One of the three never stood trial – he was deported to Jamaica. In the first trial, the jury failed to reach a verdict on Benguit’s one count of murder and one count of rape. The second man was acquitted on two counts of rape, and the jury failed to agree on one count of assisting an offender.

A retrial took place in 2004 and this time the jury acquitted Benguit of rape and the second man of assisting an offender. The jury also failed to reach a verdict on the murder charge. At this point it had emerged that the second man had been caught on a speed camera, driving his own car miles away at  an important time of the night.

Conclusive proof, you might think, that the prosecution’s star witness was lying.

Despite this, there was a third trial on the murder charge, after special permission to hold such a trial had been granted. This third jury found Benguit guilty in January 2005. There was an appeal in 2005 – where the court recognised that the case for the prosecution was ‘not supported by any forensic evidence’ – and a second unsuccessful appeal took place in 2014. The appeal court again stated that ‘searches and science did not link Benguit to the murder’ but emphasised that ‘the Crown could point to significant circumstantial support’ for the account of the woman.

Meanwhile she had appeared on the Jeremy Kyle show – the show is still on YouTube – and gave an account of the murder that was significantly different to that given at trial. She had also sold her story to a magazine.

It is a shocking case. I would argue that what remains of the original Benguit case has now been shot to pieces.

But one possibly insurmountable hurdle remains between Omar and his liberty.

In our digital age, pretty much every human encounter with officialdom is captured and documented. An audit trail is left enabling transparency and accountability whether we want it or not. Except when it comes to our legal system and where the stakes could not be higher and the need for accountability and transparency could not be more obvious.
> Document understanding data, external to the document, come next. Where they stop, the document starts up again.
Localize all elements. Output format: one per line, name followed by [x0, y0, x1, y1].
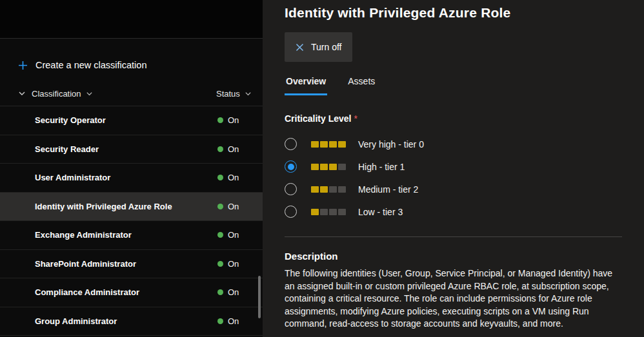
criticality-options: Very high - tier 0 High - tier 1 Medium … — [285, 133, 622, 223]
add-icon — [18, 61, 28, 70]
table-row-user-administrator[interactable]: User Administrator On — [0, 164, 263, 193]
classification-name: User Administrator — [0, 173, 110, 182]
radio-button[interactable] — [285, 206, 297, 218]
classification-name: Exchange Administrator — [0, 230, 132, 240]
radio-button[interactable] — [285, 138, 297, 150]
classification-list-panel: Create a new classification Classificati… — [0, 0, 263, 337]
create-classification-label: Create a new classification — [35, 60, 146, 70]
status-text: On — [228, 316, 239, 326]
classification-name: Security Operator — [0, 115, 106, 125]
classification-name: Security Reader — [0, 144, 99, 154]
criticality-meter-icon — [311, 141, 347, 148]
option-label: High - tier 1 — [358, 162, 405, 172]
status-text: On — [228, 144, 239, 154]
table-row-identity-privileged-azure-role[interactable]: Identity with Privileged Azure Role On — [0, 193, 263, 222]
status-on-dot-icon — [217, 204, 223, 209]
status-text: On — [228, 202, 239, 211]
radio-button[interactable] — [285, 160, 297, 173]
status-on-dot-icon — [217, 175, 223, 180]
option-label: Low - tier 3 — [358, 207, 403, 217]
status-on-dot-icon — [217, 117, 223, 123]
table-row-group-administrator[interactable]: Group Administrator On — [0, 307, 263, 336]
page-title: Identity with Privileged Azure Role — [285, 5, 622, 21]
option-label: Very high - tier 0 — [358, 139, 424, 149]
status-text: On — [228, 287, 239, 297]
table-header: Classification Status — [0, 81, 263, 106]
left-topbar — [0, 0, 263, 39]
collapse-group-chevron-icon[interactable] — [18, 90, 26, 97]
table-row-security-operator[interactable]: Security Operator On — [0, 106, 263, 135]
status-on-dot-icon — [217, 318, 223, 324]
column-header-classification[interactable]: Classification — [32, 89, 81, 99]
column-header-status[interactable]: Status — [216, 81, 252, 106]
status-on-dot-icon — [217, 261, 223, 267]
criticality-option-medium[interactable]: Medium - tier 2 — [285, 178, 622, 200]
tab-overview[interactable]: Overview — [285, 70, 327, 95]
classification-name: SharePoint Administrator — [0, 259, 136, 269]
radio-button[interactable] — [285, 183, 297, 195]
status-on-dot-icon — [217, 146, 223, 152]
criticality-meter-icon — [311, 164, 347, 170]
tab-assets[interactable]: Assets — [347, 70, 376, 95]
table-row-compliance-administrator[interactable]: Compliance Administrator On — [0, 278, 263, 307]
table-row-exchange-administrator[interactable]: Exchange Administrator On — [0, 221, 263, 250]
scrollbar-thumb[interactable] — [258, 276, 261, 318]
description-text: The following identities (User, Group, S… — [285, 267, 622, 331]
criticality-label-text: Criticality Level — [285, 113, 352, 124]
chevron-down-icon[interactable] — [86, 90, 93, 97]
required-asterisk: * — [354, 113, 357, 124]
classification-name: Compliance Administrator — [0, 287, 139, 297]
detail-flyout-panel: Identity with Privileged Azure Role Turn… — [263, 0, 644, 337]
status-text: On — [228, 230, 239, 240]
criticality-option-low[interactable]: Low - tier 3 — [285, 200, 622, 223]
criticality-option-very-high[interactable]: Very high - tier 0 — [285, 133, 622, 155]
status-header-label: Status — [216, 89, 240, 99]
status-on-dot-icon — [217, 232, 223, 238]
table-row-security-reader[interactable]: Security Reader On — [0, 135, 263, 164]
status-on-dot-icon — [217, 289, 223, 295]
section-divider — [285, 236, 622, 237]
chevron-down-icon — [245, 90, 252, 97]
classification-table: Security Operator On Security Reader On … — [0, 106, 263, 336]
option-label: Medium - tier 2 — [358, 184, 418, 195]
criticality-level-label: Criticality Level* — [285, 113, 622, 124]
status-text: On — [228, 115, 239, 125]
table-row-sharepoint-administrator[interactable]: SharePoint Administrator On — [0, 250, 263, 279]
criticality-meter-icon — [311, 209, 347, 215]
turn-off-button[interactable]: Turn off — [285, 32, 352, 62]
status-text: On — [228, 259, 239, 269]
dismiss-icon — [296, 43, 304, 52]
turn-off-label: Turn off — [311, 42, 341, 52]
criticality-meter-icon — [311, 186, 347, 193]
criticality-option-high[interactable]: High - tier 1 — [285, 155, 622, 178]
tab-bar: Overview Assets — [285, 70, 622, 95]
classification-name: Group Administrator — [0, 316, 117, 326]
classification-name: Identity with Privileged Azure Role — [0, 202, 172, 211]
create-classification-button[interactable]: Create a new classification — [0, 52, 263, 79]
description-heading: Description — [285, 251, 622, 262]
status-text: On — [228, 173, 239, 182]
In the case of Omar Benguit there are no transcripts of his three trials apart from four pages of the judge’s sentencing remarks in the 2005 trial (available for £1.58 form the court transcription company).

No paper trial
Every hearing in the crown court must be recorded in full. But audio tape recordings of those hearings are destroyed after five years, and digital recordings are deleted after seven years under Ministry of Justice (MoJ) guidelines.

This policy applies to the judge’s summing up which is widely considered essential for any chance of an appeal. Parties can apply to the court where the hearing was held to listen to recordings but copies are not available.

As explained by Jon Robins for the Justice Gap (here), the guidelines were drafted in 1972 and last reviewed in 2011 when proceedings began to be recorded digitally. The retention regime is seemingly at odds with the 30-year evidence retention policy of the National Police Chiefs’ Council (formerly ACPO) in relation to murder cases.

Separately, it is worth nothing lawyers’ client files are frequently destroyed after six years have elapsed. There does not seem to be any clear reason for this. When the Justice Gap looked into this in 2015 the Law Society referred them to the watchdog the Solicitors Regulation Authority saying that they recommended a six-year minimum retention period under the 2007 code of conduct. But the SRA said that this was not the case and it was ‘up to individual firms to decide how long a file should be retained’. ‘This is an issue that we have been asked about time and again by solicitors,’ a spokesman said. ‘There’s no set regulatory requirements for file retention. We expect solicitors to have appropriate arrangements for each client.’

A man can lose his liberty, protest his innocence – and Omar has always insisted that he was falsely accused and fitted up – and there is literally no paper work to document the judicial process that left him doing time in several of the country’s category A prisons after three trials and two failed appeals. We need a proper transparent and accountable justice system.